Gletschertour und gefährliche Fahrten in Neuseeland

Insider Nico am Franz Josef Gletscher
Wir liefen durch viele enge Gletscherspalten

Unser Insider Nico erzählt von seiner aufregenden Woche:

Hallo,

von Punakaiki ging es dieses Mal weiter nach Franz Josef. Der erste Stopp war in Greymouth, wo es eine Brauereiführung durch eine kleine Brauerei gab. Im Anschluss an die Führung gab es dann die Möglichkeit, die verschiedenen Biersorten zu probieren, wobei es vier Bier gratis gab.

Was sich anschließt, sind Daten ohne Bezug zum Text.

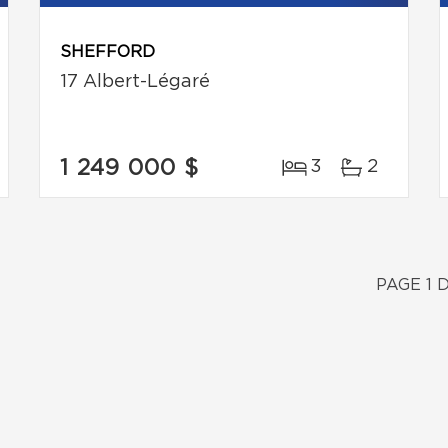
SHEFFORD
17 Albert-Légaré
1 249 000 $
3
2
PAGE 1 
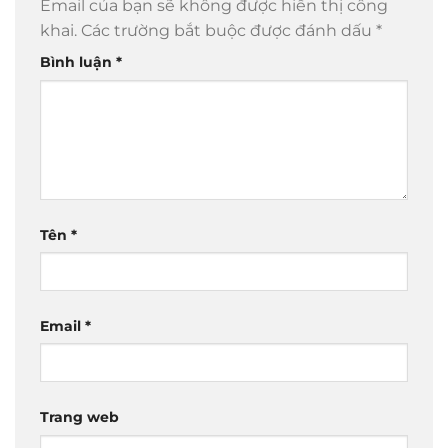
Email của bạn sẽ không được hiển thị công
khai.
Các trường bắt buộc được đánh dấu
*
Bình luận
*
Tên
*
Email
*
Trang web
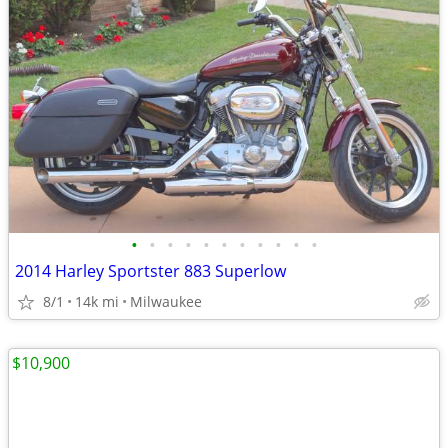
•
•
•
•
•
•
•
•
•
•
•
2014 Harley Sportster 883 Superlow
8/1
14k mi
Milwaukee
$10,900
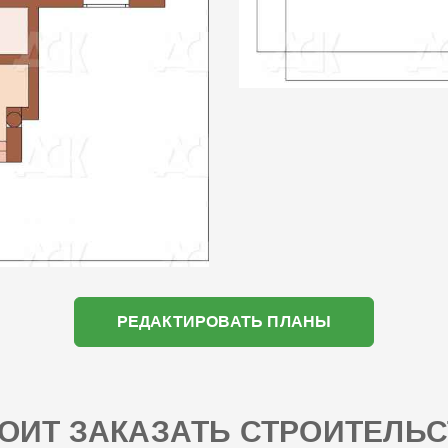
РЕДАКТИРОВАТЬ ПЛАНЫ
ОИТ ЗАКАЗАТЬ СТРОИТЕЛЬС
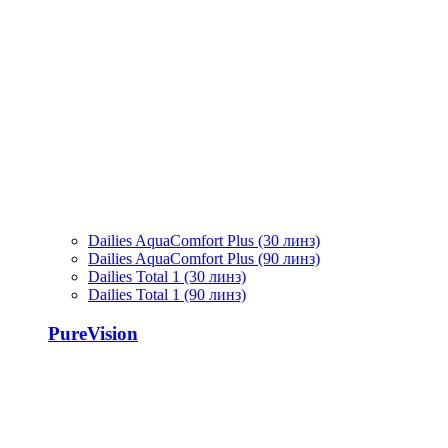
Dailies AquaComfort Plus (30 линз)
Dailies AquaComfort Plus (90 линз)
Dailies Total 1 (30 линз)
Dailies Total 1 (90 линз)
PureVision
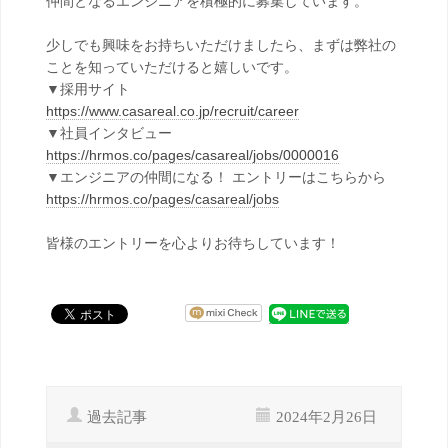
仲間となるエンジニアを積極的に募集しています。
少しでも興味をお持ちいただけましたら、まずは弊社の
ことを知っていただけると嬉しいです。
▼採用サイト
https://www.casareal.co.jp/recruit/career
▼社員インタビュー
https://hrmos.co/pages/casareal/jobs/0000016
▼エンジニアの仲間になる！ エントリーはこちらから
https://hrmos.co/pages/casareal/jobs
皆様のエントリーを心よりお待ちしています！
過去記事
2024年2月26日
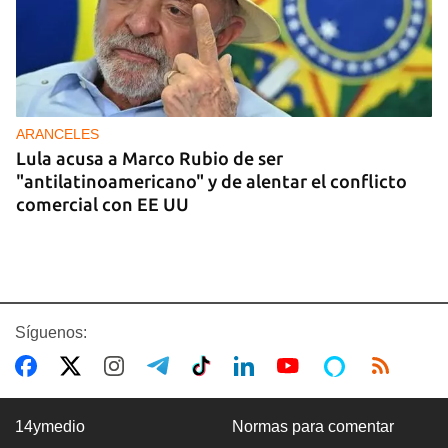
ARANCELES
Lula acusa a Marco Rubio de ser
"antilatinoamericano" y de alentar el conflicto
comercial con EE UU
Síguenos:
14ymedio
Normas para comentar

Der spannendste und gleichzeitig auch gefährlichste Straßenabschnitt auf der Strecke zwischen Punakaiki und Franz Josef und in ganz Neuseeland ist ein ganz besonderes Erlebnis. Hierbei handelt es sich um eine einspurige Brücke, auf der sich der normale Straßenverkehr und der Schienenverkehr die gleiche Spur teilen müssen, d.h. man muss sehr wachsam und sehr schnell sein, wenn man nicht will, dass plötzlich hinter oder vor einem ein Zug auftaucht. Erschwerend kommt hinzu, dass die Straße jeweils am Brückenanfang und Brückenende in einem sehr steilen Winkel zur Brücke hinläuft, sodass man große Probleme hat, den Zug frühzeitig zu erkennen. Es gibt auch keine Schranken, Ampeln oder ähnliches, damit man vor einem Zug gewarnt wird. Also wenn ihr an diese Brücke kommt, dann heißt es, sehr genau schauen, wobei man einen sehr schlechten Blick hat, ob ein Zug und Gegenverkehr kommt und sobald man sicher ist, dass nichts kommt, dann heißt es, voll aufs Gas treten und hoffen, dass einem kein Zug entgegenkommt oder hinter einem auftaucht. War auf jeden Fall eine sehr lustige Angelegenheit. =D

In Franz Josef habe ich eine Gletschertour gemacht, die sehr viel Spaß gemacht hat und man einfach gemacht haben muss. Bevor man aber den Gletscher besteigen kann, muss man sich entsprechend ausrüsten, wobei alles (Stiefel, Socken, Jacke, Hose, Handschuhe, Sonnenbrille, Mütze, Tasche, Spikes etc.) was man braucht, kostenlos zur Verfügung gestellt bekommt. Anschließend heißt es, zum Helipad laufen und warten, bis man vom Hubschrauber abgeholt wird, der einen dann in einem kurzen Flug von wenigen Minuten auf den Gletscher bringt. Ihr fragt euch jetzt bestimmt, warum man mit dem Hubschrauber fliegen muss. Die Antwort ist, dass man den Gletscher zu Fuß nicht mehr erreichen kann und der Hubschrauber die einzige Option ist, auf den Gletscher zu gelangen. Auf dem Gletscher angekommen, ging es dann auch gleich los, diesen zu erkunden und durch teilweise sehr enge Gletscherspalten zu laufen. Nach ca. 3,5 Stunden auf dem Gletscher ging es mit dem Hubschrauber wieder zurück nach Franz Josef, wo man sich in den kostenlos zur Verfügung gestellten Hotpools (36, 38 und 40 Grad warmes Wasser) wieder aufwärmen und relaxen konnte.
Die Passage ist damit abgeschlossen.